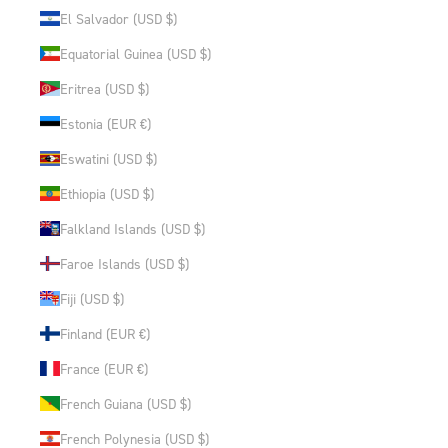
El Salvador (USD $)
Equatorial Guinea (USD $)
Eritrea (USD $)
Estonia (EUR €)
Eswatini (USD $)
Ethiopia (USD $)
Falkland Islands (USD $)
Faroe Islands (USD $)
Fiji (USD $)
Finland (EUR €)
France (EUR €)
French Guiana (USD $)
French Polynesia (USD $)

**Assigned task:** Could you tally the lines of the listing above that contain the word "Islands"? Give the number by itself.

**Exercise output:** 2